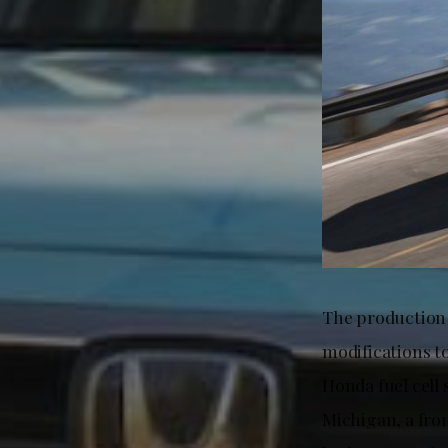
The production
modifications t
Honda fuel cell
Michigan, a fro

REQUIREMENT:
Since pictures are not part of the copy, set down only the remaining data exactly.

RESPONSE AREA:
The production
modifications t
Honda fuel cell
Michigan, a fro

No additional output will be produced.